Il faut ensuite remonter par des escarpemens, où des couches puissantes
de Schiste, de Grès et de Calcaire se présentent confusément brisées : les
ruines de l’antique Brenthès, qu’on a cherchées par ici, ne peuvent y
exister; mais on aperçoit Karithène par le Nord, et ce site est tres-beau
(pl. XVII). Nous y rentrâmes par une espèce de porte de ville qui doit
être du moyen âge, mais qui ne tient à aucun système de défense, le
( bourg étant entièrement ouvert. _ ...
Le jour suivant, 11 Juin, la chaleur étant très-forte, je fus avec
MM. Virlet et Delaunay visiter le mont Biaforti; tandis que M.Brullé
s’occupait de zoologie le long de l’Alphée. Nous passâmes d’abord |e
fleuve par le pont très-pittoresque construit au pied du piton que la
citadelle couronne : eh ce lieu dut être primitivement le katovotron par
où les eaux d’un grand lac s’échappaient au-dessous la digue naturelle
qui le fermait du côté septentrional; les conduits mystérieux par lesquels
se dégorgeait sa masse, s’étant agrandis au point que les voûtes
ne s’en pouvaient plus soutenir, le terrain supérieur finit par s’affaisser,
et il en est résulté cette rupture par où nous voyons l’Alphée s’échapper
aujourd’hui entre les bases du Diaforti et le piton de Karithène. De
l’autre côté du pont, en s’élevant sur les racines des hauteurs, on trouve,
au-dessus d’un petit moulin à eau que fait mouvoir un ruisseau, la
fontaine appelée Xyro, dont le bassin présente quelques caractères
d’antiquité; dans le voisinage est aussi une tour carrée, environnée de
jardins enclos, dont Colocotroni s’est, dit-on, emparé sur un Turc. C’est
au-dessus de cet endroit que se voient, outre les chapelles de S. Bazile
et de S. Anastase, et une autre source, les ruines d’une mosquée à
l’entrée d’un défilé, où, dès les premiers jours de la révolution, le redoutable
klephte surprit ceux de Phanari, qui venaient au secours des Musulmans
de Karithène, lesquels furent entièrement détruits, et abandonnèrent
un immense butin. On nous montra la place où Colocotroni tua
cinq ou six combattans de sa propre main. A partir de cet endroit on
descend, dans l’épaisseur d’un bois et le long d’un ravin creusé dans
le Schiste, vers l’Alphée, à peu de distance duquel des nappes d’eau
jaillissent en murmurant à l’ombre de séculaires Platanes et d’entre les
roches pittoresquement culbutées ; peu de képhalovritzi sont plus bruyans
et plus beaux. Abandonnant la route d’Andritsena en cet endroit, on
s’élève à Dragomanoü, village de près de 400 habitans, situé sur des
pentes fertiles, et dont les maisons disparaissent entre des arbres fruitiers
et des plantations de toute sorte : ce lieu, malgré son élévation, est
entouré de Vignes; des sources y sourdent de toute part, et l’église,
assez jolie, est située dans un espace uni environné de Noyers énormes.
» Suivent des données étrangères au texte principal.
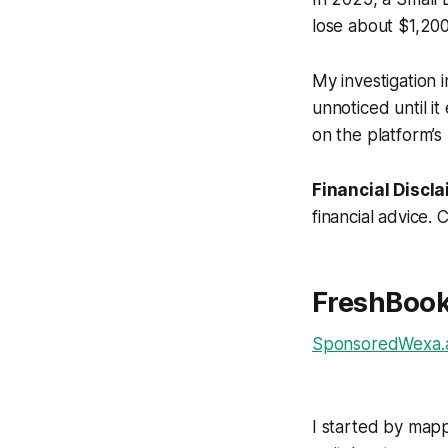
lose about $1,200
My investigation 
unnoticed until it
on the platform’s
Financial Discla
financial advice. 
FreshBook
SponsoredWexa.ai
I started by mapp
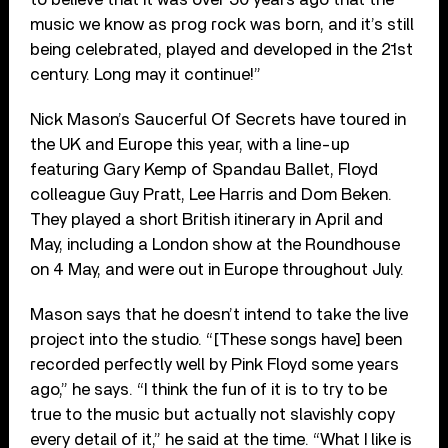
music we know as prog rock was born, and it’s still
being celebrated, played and developed in the 21st
century. Long may it continue!”
Nick Mason’s Saucerful Of Secrets have toured in
the UK and Europe this year, with a line-up
featuring Gary Kemp of Spandau Ballet, Floyd
colleague Guy Pratt, Lee Harris and Dom Beken.
They played a short British itinerary in April and
May, including a London show at the Roundhouse
on 4 May, and were out in Europe throughout July.
Mason says that he doesn’t intend to take the live
project into the studio. “[These songs have] been
recorded perfectly well by Pink Floyd some years
ago,” he says. “I think the fun of it is to try to be
true to the music but actually not slavishly copy
every detail of it,” he said at the time. “What I like is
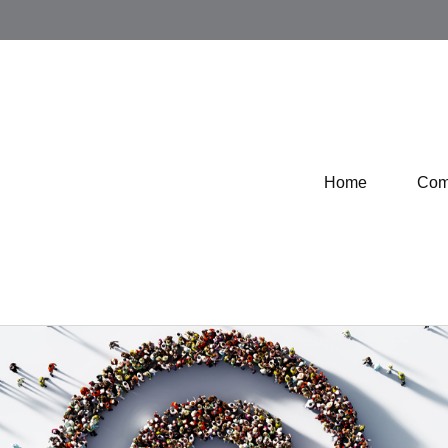
Home
Com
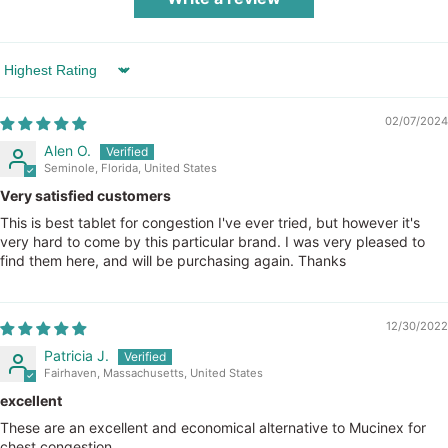
Sort by
02/07/2024
Alen O.
Seminole, Florida, United States
Very satisfied customers
This is best tablet for congestion I've ever tried, but however it's
very hard to come by this particular brand. I was very pleased to
find them here, and will be purchasing again. Thanks
12/30/2022
Patricia J.
Fairhaven, Massachusetts, United States
excellent
These are an excellent and economical alternative to Mucinex for
chest congestion.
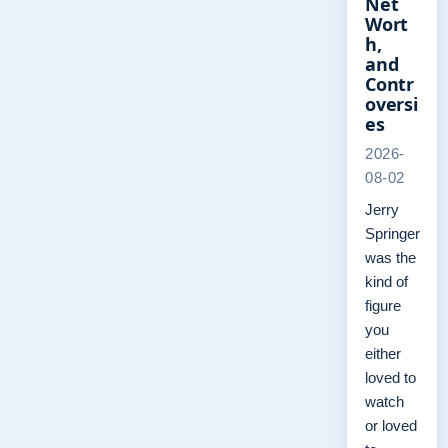
Net
Wort
h,
and
Contr
oversi
es
2026-
08-02
Jerry
Springer
was the
kind of
figure
you
either
loved to
watch
or loved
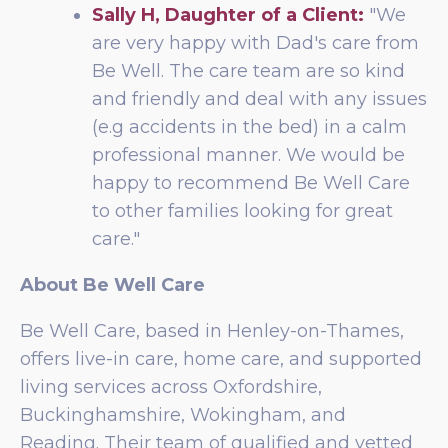
Sally H, Daughter of a Client:
"We
are very happy with Dad's care from
Be Well. The care team are so kind
and friendly and deal with any issues
(e.g accidents in the bed) in a calm
professional manner. We would be
happy to recommend Be Well Care
to other families looking for great
care."
About Be Well Care
Be Well Care, based in Henley-on-Thames,
offers live-in care, home care, and supported
living services across Oxfordshire,
Buckinghamshire, Wokingham, and
Reading. Their team of qualified and vetted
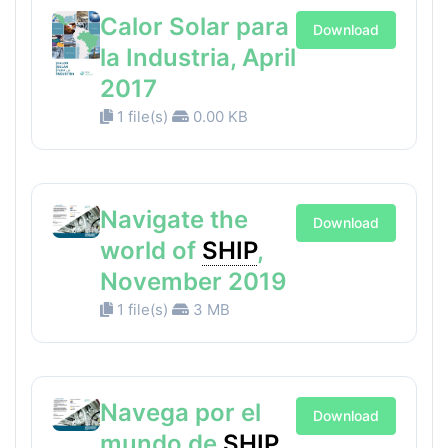
Calor Solar para
Download
la Industria, April
2017
1 file(s)
0.00 KB
Navigate the
Download
world of
SHIP
,
November 2019
1 file(s)
3 MB
Navega por el
Download
mundo de
SHIP
,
La famille de Colocotroni est originaire de Dragomanoü, où, nous
assura-t-on, le général naquit: son père y avait été boucher et klephte
renommé; il avait formé son illustre fils au genre de guerre que celui-ci
entend si bien; mais il fut pris par les Turcs, et nous raconterons dans
une autre relation comment ceux-ci le firent pendre.